A word-for-word restatement of the listing is the only acceptable answer.

START Source material

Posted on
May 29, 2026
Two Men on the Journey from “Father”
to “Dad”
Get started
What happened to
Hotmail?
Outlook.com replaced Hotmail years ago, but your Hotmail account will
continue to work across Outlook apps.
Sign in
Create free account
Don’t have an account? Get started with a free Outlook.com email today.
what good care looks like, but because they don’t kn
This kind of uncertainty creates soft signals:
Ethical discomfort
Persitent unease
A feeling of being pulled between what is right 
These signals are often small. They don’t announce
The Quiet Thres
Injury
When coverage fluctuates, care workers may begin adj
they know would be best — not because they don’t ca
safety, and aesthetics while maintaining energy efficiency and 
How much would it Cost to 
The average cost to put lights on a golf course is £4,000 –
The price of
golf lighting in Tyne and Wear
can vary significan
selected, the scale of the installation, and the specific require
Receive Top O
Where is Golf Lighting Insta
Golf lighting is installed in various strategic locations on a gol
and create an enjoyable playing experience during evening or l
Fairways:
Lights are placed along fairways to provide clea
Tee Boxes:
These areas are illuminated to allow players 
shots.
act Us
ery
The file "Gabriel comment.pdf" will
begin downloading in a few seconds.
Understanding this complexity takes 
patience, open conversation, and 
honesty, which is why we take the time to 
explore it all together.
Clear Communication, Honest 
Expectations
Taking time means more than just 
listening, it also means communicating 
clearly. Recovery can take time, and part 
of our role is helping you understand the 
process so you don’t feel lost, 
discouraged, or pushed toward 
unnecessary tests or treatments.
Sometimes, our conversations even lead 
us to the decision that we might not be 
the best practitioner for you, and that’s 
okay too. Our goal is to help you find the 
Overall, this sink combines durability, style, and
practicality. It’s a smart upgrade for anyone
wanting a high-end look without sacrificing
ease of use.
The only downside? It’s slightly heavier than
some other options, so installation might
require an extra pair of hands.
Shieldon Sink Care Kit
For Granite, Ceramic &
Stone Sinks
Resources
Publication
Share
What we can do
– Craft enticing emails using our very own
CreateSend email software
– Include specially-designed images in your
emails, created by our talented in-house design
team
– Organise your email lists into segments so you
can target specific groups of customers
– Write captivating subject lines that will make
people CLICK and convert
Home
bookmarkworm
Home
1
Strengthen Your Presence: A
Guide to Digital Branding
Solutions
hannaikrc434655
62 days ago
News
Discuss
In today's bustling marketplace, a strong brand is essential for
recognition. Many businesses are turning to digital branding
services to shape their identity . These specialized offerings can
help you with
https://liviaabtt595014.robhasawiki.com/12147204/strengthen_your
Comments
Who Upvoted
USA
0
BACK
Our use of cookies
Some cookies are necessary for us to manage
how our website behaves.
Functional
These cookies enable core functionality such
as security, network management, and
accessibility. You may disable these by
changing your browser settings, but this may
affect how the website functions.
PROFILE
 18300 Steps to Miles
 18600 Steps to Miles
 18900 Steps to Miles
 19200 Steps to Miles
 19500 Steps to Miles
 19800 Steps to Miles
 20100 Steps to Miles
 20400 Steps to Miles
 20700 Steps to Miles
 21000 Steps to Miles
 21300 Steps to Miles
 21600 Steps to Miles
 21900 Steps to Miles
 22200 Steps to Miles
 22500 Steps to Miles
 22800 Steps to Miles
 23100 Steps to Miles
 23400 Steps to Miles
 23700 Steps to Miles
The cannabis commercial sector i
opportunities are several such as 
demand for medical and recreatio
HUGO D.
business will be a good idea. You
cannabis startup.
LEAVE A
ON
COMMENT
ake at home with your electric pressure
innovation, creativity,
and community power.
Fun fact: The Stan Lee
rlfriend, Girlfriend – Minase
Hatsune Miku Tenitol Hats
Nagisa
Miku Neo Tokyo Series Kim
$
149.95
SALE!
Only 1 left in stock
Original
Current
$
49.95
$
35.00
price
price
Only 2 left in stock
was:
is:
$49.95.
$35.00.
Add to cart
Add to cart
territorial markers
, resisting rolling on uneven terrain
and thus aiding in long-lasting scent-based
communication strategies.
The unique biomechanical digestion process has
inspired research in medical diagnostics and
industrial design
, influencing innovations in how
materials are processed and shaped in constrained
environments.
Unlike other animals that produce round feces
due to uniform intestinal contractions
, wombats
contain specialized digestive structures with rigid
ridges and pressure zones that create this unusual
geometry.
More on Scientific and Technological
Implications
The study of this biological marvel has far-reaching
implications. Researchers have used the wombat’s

END Source material

**Output below**
Posted on
May 29, 2026
Two Men on the Journey from “Father”
to “Dad”
Get started
What happened to
Hotmail?
Outlook.com replaced Hotmail years ago, but your Hotmail account will
continue to work across Outlook apps.
Sign in
Create free account
Don’t have an account? Get started with a free Outlook.com email today.
what good care looks like, but because they don’t kn
This kind of uncertainty creates soft signals:
Ethical discomfort
Persitent unease
A feeling of being pulled between what is right 
These signals are often small. They don’t announce
The Quiet Thres
Injury
When coverage fluctuates, care workers may begin adj
they know would be best — not because they don’t ca
safety, and aesthetics while maintaining energy efficiency and 
How much would it Cost to 
The average cost to put lights on a golf course is £4,000 –
The price of
golf lighting in Tyne and Wear
can vary significan
selected, the scale of the installation, and the specific require
Receive Top O
Where is Golf Lighting Insta
Golf lighting is installed in various strategic locations on a gol
and create an enjoyable playing experience during evening or l
Fairways:
Lights are placed along fairways to provide clea
Tee Boxes:
These areas are illuminated to allow players 
shots.
act Us
ery
The file "Gabriel comment.pdf" will
begin downloading in a few seconds.
Understanding this complexity takes 
patience, open conversation, and 
honesty, which is why we take the time to 
explore it all together.
Clear Communication, Honest 
Expectations
Taking time means more than just 
listening, it also means communicating 
clearly. Recovery can take time, and part 
of our role is helping you understand the 
process so you don’t feel lost, 
discouraged, or pushed toward 
unnecessary tests or treatments.
Sometimes, our conversations even lead 
us to the decision that we might not be 
the best practitioner for you, and that’s 
okay too. Our goal is to help you find the 
Overall, this sink combines durability, style, and
practicality. It’s a smart upgrade for anyone
wanting a high-end look without sacrificing
ease of use.
The only downside? It’s slightly heavier than
some other options, so installation might
require an extra pair of hands.
Shieldon Sink Care Kit
For Granite, Ceramic &
Stone Sinks
Resources
Publication
Share
What we can do
– Craft enticing emails using our very own
CreateSend email software
– Include specially-designed images in your
emails, created by our talented in-house design
team
– Organise your email lists into segments so you
can target specific groups of customers
– Write captivating subject lines that will make
people CLICK and convert
Home
bookmarkworm
Home
1
Strengthen Your Presence: A
Guide to Digital Branding
Solutions
hannaikrc434655
62 days ago
News
Discuss
In today's bustling marketplace, a strong brand is essential for
recognition. Many businesses are turning to digital branding
services to shape their identity . These specialized offerings can
help you with
https://liviaabtt595014.robhasawiki.com/12147204/strengthen_your
Comments
Who Upvoted
USA
0
BACK
Our use of cookies
Some cookies are necessary for us to manage
how our website behaves.
Functional
These cookies enable core functionality such
as security, network management, and
accessibility. You may disable these by
changing your browser settings, but this may
affect how the website functions.
PROFILE
 18300 Steps to Miles
 18600 Steps to Miles
 18900 Steps to Miles
 19200 Steps to Miles
 19500 Steps to Miles
 19800 Steps to Miles
 20100 Steps to Miles
 20400 Steps to Miles
 20700 Steps to Miles
 21000 Steps to Miles
 21300 Steps to Miles
 21600 Steps to Miles
 21900 Steps to Miles
 22200 Steps to Miles
 22500 Steps to Miles
 22800 Steps to Miles
 23100 Steps to Miles
 23400 Steps to Miles
 23700 Steps to Miles
The cannabis commercial sector i
opportunities are several such as 
demand for medical and recreatio
HUGO D.
business will be a good idea. You
cannabis startup.
LEAVE A
ON
COMMENT
ake at home with your electric pressure
innovation, creativity,
and community power.
Fun fact: The Stan Lee
rlfriend, Girlfriend – Minase
Hatsune Miku Tenitol Hats
Nagisa
Miku Neo Tokyo Series Kim
$
149.95
SALE!
Only 1 left in stock
Original
Current
$
49.95
$
35.00
price
price
Only 2 left in stock
was:
is:
$49.95.
$35.00.
Add to cart
Add to cart
territorial markers
, resisting rolling on uneven terrain
and thus aiding in long-lasting scent-based
communication strategies.
The unique biomechanical digestion process has
inspired research in medical diagnostics and
industrial design
, influencing innovations in how
materials are processed and shaped in constrained
environments.
Unlike other animals that produce round feces
due to uniform intestinal contractions
, wombats
contain specialized digestive structures with rigid
ridges and pressure zones that create this unusual
geometry.
More on Scientific and Technological
Implications
The study of this biological marvel has far-reaching
implications. Researchers have used the wombat’s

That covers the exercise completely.